Imagino assim a raiva com que ouvem, na TV, a promoção de uma obra assinada por um pivô em que o autor é apontado – por opção da editora ou do próprio – como “um grande escritor”. Não sendo nem verdade, nem eu fã do jornalista, agrada-me a indignação que o delírio provoca porque se algo ainda me irrita é o espírito de casta de algumas criaturas.

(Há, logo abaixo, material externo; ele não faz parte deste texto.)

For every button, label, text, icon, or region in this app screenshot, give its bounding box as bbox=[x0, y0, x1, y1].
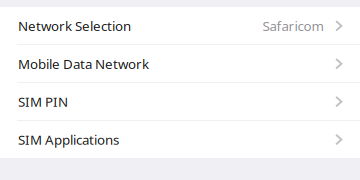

Refiro isto a propósito do espetáculo com que um grupo de intérpretes quis esta semana ajudar as vítimas dos terríveis incêndios do centro do país. Apesar do clima desfavorável ao politicamente incorreto e da beleza do abraço solidário esmagar qualquer crítica, não resisto a dar voz aos excluídos – cantores tão queridos do público como os que estiveram no Meo Arena. E que são artistas igualmente tocados pela tragédia, disponíveis para o auxílio e merecedores da oportunidade de servir que uma casta lhes negou.
Portugal uniu-se contra a visita do diabo a Pedrógão Grande, mas desperdiçou o momento para derrotar também a pretensão de superioridade intelectual. Nem o inferno nos muda o ADN.